▸ DESCRIPTION OF THE TASK: Give the records again in full, exactly as they appear, but without the pictures.
──────── DATA SHOWN
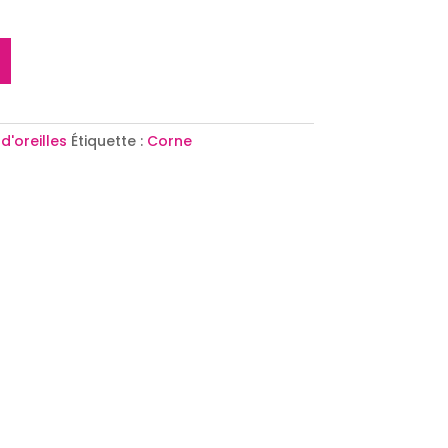
d'oreilles
Étiquette :
Corne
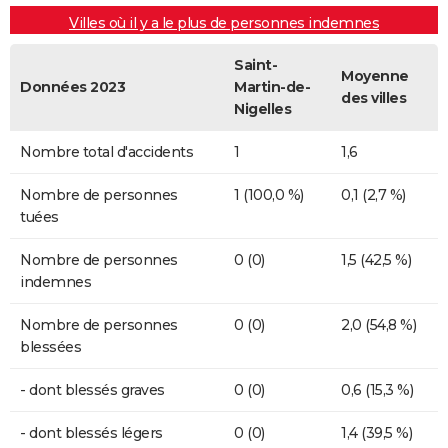
Villes où il y a le plus de personnes indemnes
Saint-
Moyenne
Données 2023
Martin-de-
des villes
Nigelles
Nombre total d'accidents
1
1,6
Nombre de personnes
1 (100,0 %)
0,1 (2,7 %)
tuées
Nombre de personnes
0 (0)
1,5 (42,5 %)
indemnes
Nombre de personnes
0 (0)
2,0 (54,8 %)
blessées
- dont blessés graves
0 (0)
0,6 (15,3 %)
- dont blessés légers
0 (0)
1,4 (39,5 %)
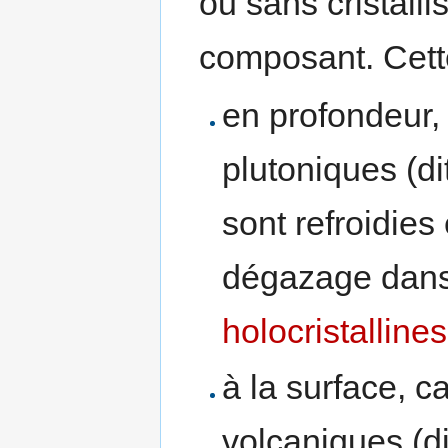
ou sans cristall
composant. Cette
en profondeur
plutoniques (di
sont refroidies
dégazage dans
holocristallines
à la surface, 
volcaniques (di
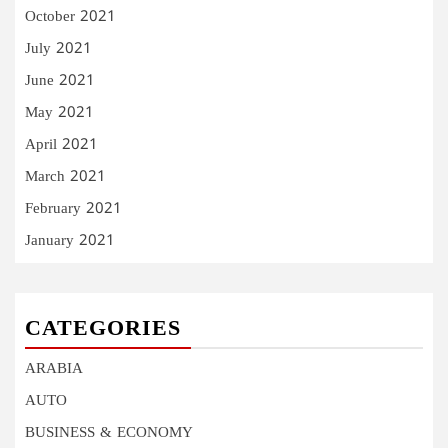
October 2021
July 2021
June 2021
May 2021
April 2021
March 2021
February 2021
January 2021
CATEGORIES
ARABIA
AUTO
BUSINESS & ECONOMY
────────────────
▸ RESULT OF THE EXERCISE:
d'oreilles
Étiquette :
Corne
Villes où il y a le plus de personnes indemnes
Saint-
Moyenne
Données 2023
Martin-de-
des villes
Nigelles
Nombre total d'accidents
1
1,6
Nombre de personnes
1 (100,0 %)
0,1 (2,7 %)
tuées
Nombre de personnes
0 (0)
1,5 (42,5 %)
indemnes
Nombre de personnes
0 (0)
2,0 (54,8 %)
blessées
- dont blessés graves
0 (0)
0,6 (15,3 %)
- dont blessés légers
0 (0)
1,4 (39,5 %)
ou sans cristall
composant. Cette
en profondeur
plutoniques (di
sont refroidies
dégazage dans
holocristallines
à la surface, 
volcaniques (di
October 2021
July 2021
June 2021
May 2021
April 2021
March 2021
February 2021
January 2021
CATEGORIES
ARABIA
AUTO
BUSINESS & ECONOMY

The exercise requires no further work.